A window of opportunity is closing.

I really didn’t expect to write about this again, but… This still needs to be talked about. And for various reasons, this may be my last chance to write about it before our window of opportunity closes.

The U.S. Food and Drug Administration is in the process of drafting guidance for manufacturers of blood glucose meters. The guidance will be for future production of both over-the-counter meters (the ones we, as individuals, use), and the ones used in a clinical, point-of-care (i.e., hospital) setting.

As of right now, the FDA has opened up these draft guidance documents for public comment.

In other words, they want our input, and they’re even welcoming it.

But they will only accept our input until April 7. So please… Right now… Do something for me:

Go now to this one page, follow the instructions, take two or three minutes, and add your voice to something that will be extremely meaningful to me for years to come.
 
 
As I publish this post, only 167 comments have been posted on the OTC guidance.

As I publish this post, only 101 comments have been posted on the point-of-care guidance.

Every man, woman, and child in America with an internet connection should be commenting on this guidance.
 
 
Are you living with diabetes? Is someone you care about living with diabetes? Do you work with someone living with diabetes? Do you drive on a roadway with someone living with diabetes? Do you interact ever with someone living with diabetes? Are you starting to understand why this is important and critical and time-sensitive?

Maybe you don’t care about making meters more accurate. Or maybe you do.

If you’re living with diabetes, improving meter accuracy is important to you, and you know it, and you can do something about it.

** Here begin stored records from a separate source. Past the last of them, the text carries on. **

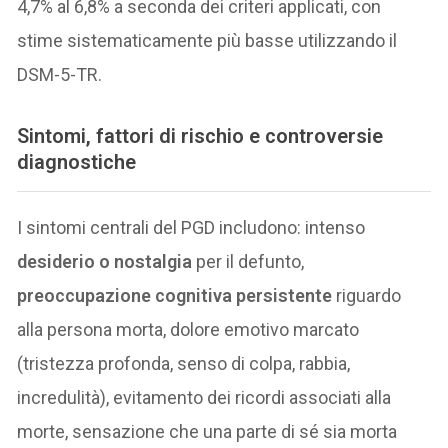
4,7% al 6,8% a seconda dei criteri applicati, con
stime sistematicamente più basse utilizzando il
DSM-5-TR.
Sintomi, fattori di rischio e controversie
diagnostiche
I sintomi centrali del PGD includono: intenso
desiderio o nostalgia
per il defunto,
preoccupazione cognitiva persistente
riguardo
alla persona morta, dolore emotivo marcato
(tristezza profonda, senso di colpa, rabbia,
incredulità), evitamento dei ricordi associati alla
morte, sensazione che una parte di sé sia morta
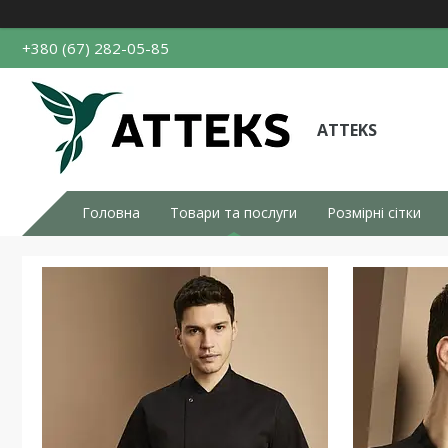
+380 (67) 282-05-85
ATTEKS
Головна
Товари та послуги
Розмірні сітки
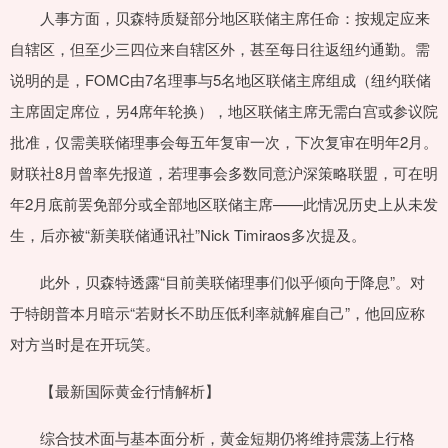
人事方面，贝森特质疑部分地区联储主席任命：按规定应来
自辖区，但至少三四位来自辖区外，甚至每日往返纽约通勤。需
说明的是，FOMC由7名理事与5名地区联储主席组成（纽约联储
主席固定席位，另4席年轮换），地区联储主席无需白宫或参议院
批准，仅需美联储理事会每五年复审一次，下次复审在明年2月。
财联社8月曾率先报道，若理事会多数同意沪深策略联盟，可在明
年2月底前罢免部分或全部地区联储主席——此情况历史上从未发
生，后亦被“新美联储通讯社”Nick Timiraos多次提及。
此外，贝森特透露“目前美联储理事们似乎倾向于降息”。对
于特朗普本月暗示“若财长不助压低利率就解雇自己”，他回应称
对方当时是在开玩笑。
【最新国际黄金行情解析】
综合技术面与基本面分析，黄金短期仍将维持震荡上行格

If someone you care about is living with diabetes (and someone you care about is), improving meter accuracy is important to you, and you know it, and you can do something about it.

If you aren’t affected by diabetes at all, improving meter accuracy is important to you, and you know it, and you can do something about it.

Do something about it.

Go now to this one page, follow the instructions, take two or three minutes, and add your voice to something that will be extremely meaningful to everyone for years to come.

Future lives hang in the balance of blood glucose meter accuracy, and you can help win the day.

Thanks again to Christel Marchand Aprigliano and Bennet Dunlap for opening my eyes on this issue and leading the charge up the Hill of Guidance.
 
 
I now return you to your regularly scheduled day.